According to centipede meaning “Centipedes are predatory arthropods that are elongated metameric animals with a pair of legs per segment of the body”. The majority of centipedes are venomous generally and can inflict painful bites through forcipules, injecting their venom. Despite the name, the number of legs in the centipedes varies between 30 to 354. Centipedes always have a strange number of leg pairs. So no centipede has 100 legs exactly. Centipedes are predominantly carnivores, like spiders and Scorpions.
Centipedes are among the largest terrestrial invertebrate predators, and they frequently contribute significantly to the biomass of invertebrate predators in terrestrial ecosystems. An estimated 8,000 centipede species, 3,000 have been described, are reported around the world. Centipedes have broad geography, even beyond the Arctic Circle. They are found in a varied tropical rainforest to desert terrestrial habitats.
Taxonomy of Centipede
In this section, we will see the centipede classification scientifically.
Centipedes belong to the kingdom Animalia.
Centipede Phylum is Arthropoda.
Their subphylum is Myriapoda.
The class of centipede is Chilopoda.
The centipede scientific name is Chilopoda.
Physical Characteristics and Anatomy of Centipede
The head of a centipede is rounded or flattened, with a pair of antennae on the frontal border.
They have two pairs of maxillae and two pairs of enlarged mandibles. The lower lip is formed by the first pair of maxillae, which have short palps.
The first set of limbs extends forward from the body to cover the remaining mouth. These limbs, known as maxillipeds, include sharp claws and venom glands, which aid the animal in killing or paralysing its prey.
Many centipede species lack eyes, but others have a variable number of ocelli that can be clustered together to form real compound eyes. These eyes, on the other hand, can only distinguish between light and dark and have no true vision.
The first pair of legs at the head end of some centipede species function as sensing organs similar to antennae, however unlike most other animals antennae, theirs point backwards.
Tomosvary organs are unusual sense organs seen in some groups.
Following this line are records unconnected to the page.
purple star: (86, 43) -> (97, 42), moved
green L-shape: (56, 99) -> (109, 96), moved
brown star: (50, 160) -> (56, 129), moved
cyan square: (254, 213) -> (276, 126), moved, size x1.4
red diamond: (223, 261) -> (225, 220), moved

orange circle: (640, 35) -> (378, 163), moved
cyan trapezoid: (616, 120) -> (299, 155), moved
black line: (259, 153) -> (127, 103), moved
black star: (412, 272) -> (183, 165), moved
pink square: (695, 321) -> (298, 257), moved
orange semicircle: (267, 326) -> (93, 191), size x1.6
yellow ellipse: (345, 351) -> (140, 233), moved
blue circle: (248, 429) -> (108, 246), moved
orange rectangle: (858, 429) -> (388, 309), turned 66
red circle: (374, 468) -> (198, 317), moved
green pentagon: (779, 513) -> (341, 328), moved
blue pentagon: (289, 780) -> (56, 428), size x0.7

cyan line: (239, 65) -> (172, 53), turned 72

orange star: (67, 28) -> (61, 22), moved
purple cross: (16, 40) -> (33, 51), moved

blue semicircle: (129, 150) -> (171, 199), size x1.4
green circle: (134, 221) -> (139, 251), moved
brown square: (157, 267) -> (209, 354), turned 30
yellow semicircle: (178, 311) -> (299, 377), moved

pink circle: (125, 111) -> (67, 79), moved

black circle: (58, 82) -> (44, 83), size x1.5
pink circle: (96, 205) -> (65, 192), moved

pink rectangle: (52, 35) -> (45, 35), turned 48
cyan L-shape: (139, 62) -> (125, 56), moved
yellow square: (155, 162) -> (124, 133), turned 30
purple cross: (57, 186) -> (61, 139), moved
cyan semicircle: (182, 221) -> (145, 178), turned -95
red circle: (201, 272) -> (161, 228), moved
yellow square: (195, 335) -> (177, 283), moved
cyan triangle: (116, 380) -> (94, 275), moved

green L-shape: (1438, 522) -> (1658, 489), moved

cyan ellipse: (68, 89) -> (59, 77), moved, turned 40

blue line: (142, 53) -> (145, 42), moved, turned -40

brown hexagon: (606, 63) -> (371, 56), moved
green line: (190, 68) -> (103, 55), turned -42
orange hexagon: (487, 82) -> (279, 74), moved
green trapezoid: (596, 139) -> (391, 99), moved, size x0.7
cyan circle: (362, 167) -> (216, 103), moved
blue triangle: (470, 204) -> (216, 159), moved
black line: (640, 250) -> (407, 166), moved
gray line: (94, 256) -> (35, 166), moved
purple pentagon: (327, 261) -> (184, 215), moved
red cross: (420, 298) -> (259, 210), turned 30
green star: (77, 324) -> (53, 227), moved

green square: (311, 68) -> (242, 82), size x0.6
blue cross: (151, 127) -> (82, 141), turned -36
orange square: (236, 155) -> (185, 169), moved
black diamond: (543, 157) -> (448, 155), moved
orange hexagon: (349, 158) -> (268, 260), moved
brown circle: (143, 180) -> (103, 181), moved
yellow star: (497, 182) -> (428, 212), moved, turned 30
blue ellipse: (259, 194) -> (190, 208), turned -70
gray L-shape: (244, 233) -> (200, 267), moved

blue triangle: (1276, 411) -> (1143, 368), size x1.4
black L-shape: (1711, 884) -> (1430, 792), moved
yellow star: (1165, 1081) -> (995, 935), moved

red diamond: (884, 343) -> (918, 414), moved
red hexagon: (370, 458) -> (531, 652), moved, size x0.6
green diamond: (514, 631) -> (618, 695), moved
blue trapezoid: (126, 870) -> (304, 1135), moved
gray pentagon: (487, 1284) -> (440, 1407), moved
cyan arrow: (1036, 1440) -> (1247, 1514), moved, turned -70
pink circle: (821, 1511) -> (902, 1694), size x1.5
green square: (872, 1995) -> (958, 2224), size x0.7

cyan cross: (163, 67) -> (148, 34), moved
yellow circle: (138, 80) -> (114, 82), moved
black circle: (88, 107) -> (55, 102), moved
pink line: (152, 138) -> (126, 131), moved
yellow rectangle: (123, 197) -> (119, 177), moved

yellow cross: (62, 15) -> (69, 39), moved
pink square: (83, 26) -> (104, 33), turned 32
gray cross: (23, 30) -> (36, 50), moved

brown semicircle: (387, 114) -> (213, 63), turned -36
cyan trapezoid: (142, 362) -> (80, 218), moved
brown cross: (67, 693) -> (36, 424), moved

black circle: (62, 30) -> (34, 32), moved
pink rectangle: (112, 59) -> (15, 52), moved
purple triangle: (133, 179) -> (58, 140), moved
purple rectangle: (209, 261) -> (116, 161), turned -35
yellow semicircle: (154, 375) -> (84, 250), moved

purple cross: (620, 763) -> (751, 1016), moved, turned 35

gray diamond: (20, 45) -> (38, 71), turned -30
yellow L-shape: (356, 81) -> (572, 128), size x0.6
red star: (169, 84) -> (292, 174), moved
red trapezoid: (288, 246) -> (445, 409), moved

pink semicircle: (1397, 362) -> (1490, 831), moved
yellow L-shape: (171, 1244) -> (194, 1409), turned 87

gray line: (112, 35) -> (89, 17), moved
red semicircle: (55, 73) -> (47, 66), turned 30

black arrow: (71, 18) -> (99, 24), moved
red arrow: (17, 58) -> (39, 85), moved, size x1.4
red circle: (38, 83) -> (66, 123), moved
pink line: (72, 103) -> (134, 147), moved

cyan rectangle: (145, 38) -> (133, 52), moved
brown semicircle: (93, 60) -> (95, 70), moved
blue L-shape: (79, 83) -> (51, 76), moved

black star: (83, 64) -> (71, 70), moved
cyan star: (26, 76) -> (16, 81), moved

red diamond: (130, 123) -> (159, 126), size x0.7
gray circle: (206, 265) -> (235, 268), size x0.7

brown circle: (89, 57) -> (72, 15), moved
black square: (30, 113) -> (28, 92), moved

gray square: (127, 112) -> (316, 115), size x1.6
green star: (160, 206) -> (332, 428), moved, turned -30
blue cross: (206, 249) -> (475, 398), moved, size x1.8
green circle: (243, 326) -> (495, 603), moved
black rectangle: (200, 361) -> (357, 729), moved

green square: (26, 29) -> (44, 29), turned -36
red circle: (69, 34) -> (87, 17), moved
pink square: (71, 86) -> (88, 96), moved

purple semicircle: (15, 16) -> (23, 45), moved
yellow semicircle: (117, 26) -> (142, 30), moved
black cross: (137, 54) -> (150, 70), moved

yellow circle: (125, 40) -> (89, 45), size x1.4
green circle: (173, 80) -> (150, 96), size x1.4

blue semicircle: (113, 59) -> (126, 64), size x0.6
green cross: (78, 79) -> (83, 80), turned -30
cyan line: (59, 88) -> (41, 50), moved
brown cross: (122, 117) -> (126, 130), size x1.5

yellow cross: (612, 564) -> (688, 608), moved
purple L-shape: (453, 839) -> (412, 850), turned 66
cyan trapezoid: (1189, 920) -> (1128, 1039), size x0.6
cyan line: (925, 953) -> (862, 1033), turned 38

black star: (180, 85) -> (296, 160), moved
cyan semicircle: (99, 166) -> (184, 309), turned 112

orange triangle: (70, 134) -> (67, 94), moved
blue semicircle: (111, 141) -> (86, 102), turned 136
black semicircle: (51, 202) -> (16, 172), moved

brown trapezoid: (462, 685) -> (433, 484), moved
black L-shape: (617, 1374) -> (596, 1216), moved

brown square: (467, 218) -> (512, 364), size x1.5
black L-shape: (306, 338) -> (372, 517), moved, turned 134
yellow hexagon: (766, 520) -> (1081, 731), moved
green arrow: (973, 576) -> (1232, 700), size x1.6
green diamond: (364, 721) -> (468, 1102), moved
These are disc-like structures with a central hole surrounded by sensory cells that are found at the base of the antennae. They are most likely employed to detect vibrations and may perhaps offer hearing.
Centipedes are the only arthropods with forcipules, and no other arthropods have them. The forcipules are extensions of the first pair of legs, the maxillipeds, that produce a pincer-like appendage that is always located behind the head.
Although forcipules are used to acquire prey, inject venom, and hold onto trapped prey, they are not genuine mouthparts. Each forcipule has venom glands that go through a tube almost to the tip.
The body of the centipede is made up of 15 or more segments behind the head. With the maxillipeds protruding forward from the first body segment and the final two segments being tiny and legless, the majority of the segments have only one pair of legs.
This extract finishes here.